If the Fed cuts rates, it will probably push oil prices higher," said Adam Sieminski, chief energy economist at Deutsche Bank.Those who keep telling you that a falling dollar is good for our economy are only presenting half of the story. It is theoretically good for our trade imbalance and causes more visitors to come to our shores. Our trade imbalance, although better has not seen the narrowing you would expect from the historically low dollar and a report was recently issued that said tourism was actually down. Still think the falling dollar is good news?
There are a couple of reasons lower interest rates usually cause higher oil prices. The first is lower interest rates are designed to spur economic growth by making money for investment cheaper to borrow. Stronger economic growth usually entails using more energy, so traders bid up oil prices on the expectation of higher demand.
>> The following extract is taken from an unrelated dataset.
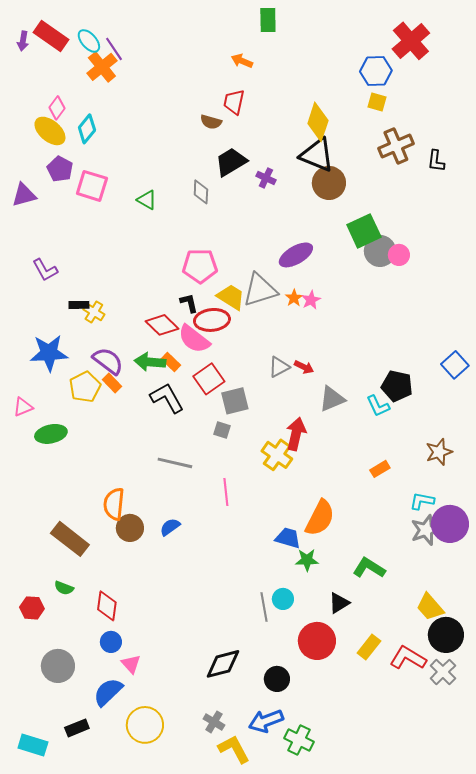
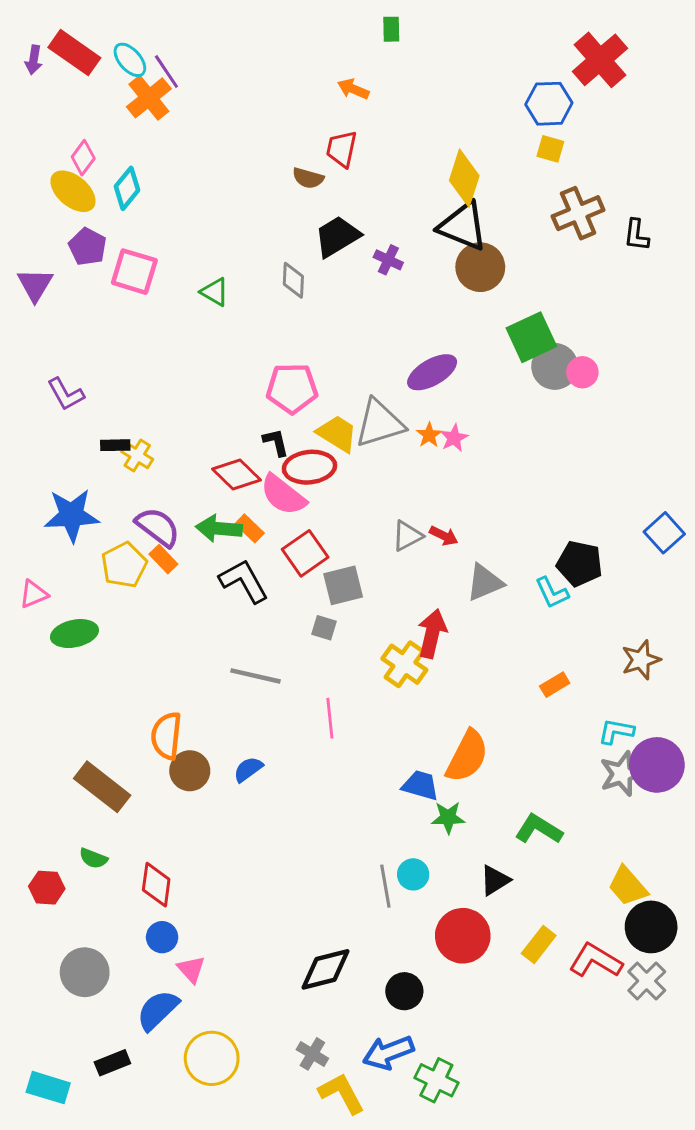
green rectangle: (268, 20) -> (391, 29), size x0.7
purple triangle: (24, 195) -> (35, 285), turned -44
Second, lower interest rates usually cause the dollar to fall, as they make dollar-denominated investments like Treasurys less attractive for foreign investors.
Oil, like many other commodities, is priced in dollars worldwide. If the dollar falls, oil producing nations, like those in OPEC, need a higher price per barrel to maintain a the same level of revenue. While oil producing countries don't set the price of oil in the market, they do have control over production and are less likely to increase it when faced with the declining dollar. Also, foreign consumers have less incentive to reduce demand if oil is, relatively, getting cheaper for them.
Remember that a falling dollar will eventually cause interest rates to spike or we will not be able to finance our ever growing debt. The Federal Reserve is putting a band aid on a gun shot wound and eventually the blood will come rushing out.